* _TASK DETAILS_
Every entry should be repeated exactly as written.

* _INPUT_
%%

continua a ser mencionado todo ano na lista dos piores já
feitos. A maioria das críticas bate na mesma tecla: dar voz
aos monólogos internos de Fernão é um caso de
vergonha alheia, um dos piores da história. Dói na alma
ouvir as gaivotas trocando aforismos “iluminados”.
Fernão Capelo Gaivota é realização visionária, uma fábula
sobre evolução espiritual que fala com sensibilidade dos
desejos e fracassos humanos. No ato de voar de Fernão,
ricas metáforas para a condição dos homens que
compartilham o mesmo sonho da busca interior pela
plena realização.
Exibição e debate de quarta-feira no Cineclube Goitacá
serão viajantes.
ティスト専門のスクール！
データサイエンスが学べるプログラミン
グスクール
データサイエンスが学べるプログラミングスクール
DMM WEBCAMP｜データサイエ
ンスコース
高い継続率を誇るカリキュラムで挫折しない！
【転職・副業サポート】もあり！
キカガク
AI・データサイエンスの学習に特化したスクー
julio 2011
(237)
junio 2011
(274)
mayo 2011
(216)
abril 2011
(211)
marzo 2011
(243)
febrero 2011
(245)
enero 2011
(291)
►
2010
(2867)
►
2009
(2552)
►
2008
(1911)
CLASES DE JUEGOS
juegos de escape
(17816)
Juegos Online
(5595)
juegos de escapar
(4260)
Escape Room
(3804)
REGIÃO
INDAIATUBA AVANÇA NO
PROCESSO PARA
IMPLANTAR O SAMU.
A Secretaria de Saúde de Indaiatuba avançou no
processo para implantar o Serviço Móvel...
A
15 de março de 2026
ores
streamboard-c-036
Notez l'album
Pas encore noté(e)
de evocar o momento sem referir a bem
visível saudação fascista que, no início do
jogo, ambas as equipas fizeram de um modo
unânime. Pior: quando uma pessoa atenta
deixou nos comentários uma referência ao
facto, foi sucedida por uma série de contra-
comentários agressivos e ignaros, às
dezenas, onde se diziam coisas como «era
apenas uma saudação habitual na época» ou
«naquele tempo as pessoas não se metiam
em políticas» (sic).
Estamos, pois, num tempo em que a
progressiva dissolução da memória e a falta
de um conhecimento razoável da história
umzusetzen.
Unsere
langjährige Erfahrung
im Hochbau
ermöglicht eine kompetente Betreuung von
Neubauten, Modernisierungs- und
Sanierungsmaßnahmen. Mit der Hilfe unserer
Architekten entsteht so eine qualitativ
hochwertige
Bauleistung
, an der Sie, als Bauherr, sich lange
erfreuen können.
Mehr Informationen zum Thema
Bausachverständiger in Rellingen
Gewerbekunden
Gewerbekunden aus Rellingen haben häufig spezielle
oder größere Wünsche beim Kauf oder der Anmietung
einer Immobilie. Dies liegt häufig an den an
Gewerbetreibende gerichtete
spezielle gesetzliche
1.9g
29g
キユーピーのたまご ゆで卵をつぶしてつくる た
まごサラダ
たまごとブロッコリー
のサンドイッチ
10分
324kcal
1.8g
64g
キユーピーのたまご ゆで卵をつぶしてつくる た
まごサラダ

%%

* _SOLUTION TO THIS TASK_
continua a ser mencionado todo ano na lista dos piores já
feitos. A maioria das críticas bate na mesma tecla: dar voz
aos monólogos internos de Fernão é um caso de
vergonha alheia, um dos piores da história. Dói na alma
ouvir as gaivotas trocando aforismos “iluminados”.
Fernão Capelo Gaivota é realização visionária, uma fábula
sobre evolução espiritual que fala com sensibilidade dos
desejos e fracassos humanos. No ato de voar de Fernão,
ricas metáforas para a condição dos homens que
compartilham o mesmo sonho da busca interior pela
plena realização.
Exibição e debate de quarta-feira no Cineclube Goitacá
serão viajantes.
ティスト専門のスクール！
データサイエンスが学べるプログラミン
グスクール
データサイエンスが学べるプログラミングスクール
DMM WEBCAMP｜データサイエ
ンスコース
高い継続率を誇るカリキュラムで挫折しない！
【転職・副業サポート】もあり！
キカガク
AI・データサイエンスの学習に特化したスクー
julio 2011
(237)
junio 2011
(274)
mayo 2011
(216)
abril 2011
(211)
marzo 2011
(243)
febrero 2011
(245)
enero 2011
(291)
►
2010
(2867)
►
2009
(2552)
►
2008
(1911)
CLASES DE JUEGOS
juegos de escape
(17816)
Juegos Online
(5595)
juegos de escapar
(4260)
Escape Room
(3804)
REGIÃO
INDAIATUBA AVANÇA NO
PROCESSO PARA
IMPLANTAR O SAMU.
A Secretaria de Saúde de Indaiatuba avançou no
processo para implantar o Serviço Móvel...
A
15 de março de 2026
ores
streamboard-c-036
Notez l'album
Pas encore noté(e)
de evocar o momento sem referir a bem
visível saudação fascista que, no início do
jogo, ambas as equipas fizeram de um modo
unânime. Pior: quando uma pessoa atenta
deixou nos comentários uma referência ao
facto, foi sucedida por uma série de contra-
comentários agressivos e ignaros, às
dezenas, onde se diziam coisas como «era
apenas uma saudação habitual na época» ou
«naquele tempo as pessoas não se metiam
em políticas» (sic).
Estamos, pois, num tempo em que a
progressiva dissolução da memória e a falta
de um conhecimento razoável da história
umzusetzen.
Unsere
langjährige Erfahrung
im Hochbau
ermöglicht eine kompetente Betreuung von
Neubauten, Modernisierungs- und
Sanierungsmaßnahmen. Mit der Hilfe unserer
Architekten entsteht so eine qualitativ
hochwertige
Bauleistung
, an der Sie, als Bauherr, sich lange
erfreuen können.
Mehr Informationen zum Thema
Bausachverständiger in Rellingen
Gewerbekunden
Gewerbekunden aus Rellingen haben häufig spezielle
oder größere Wünsche beim Kauf oder der Anmietung
einer Immobilie. Dies liegt häufig an den an
Gewerbetreibende gerichtete
spezielle gesetzliche
1.9g
29g
キユーピーのたまご ゆで卵をつぶしてつくる た
まごサラダ
たまごとブロッコリー
のサンドイッチ
10分
324kcal
1.8g
64g
キユーピーのたまご ゆで卵をつぶしてつくる た
まごサラダ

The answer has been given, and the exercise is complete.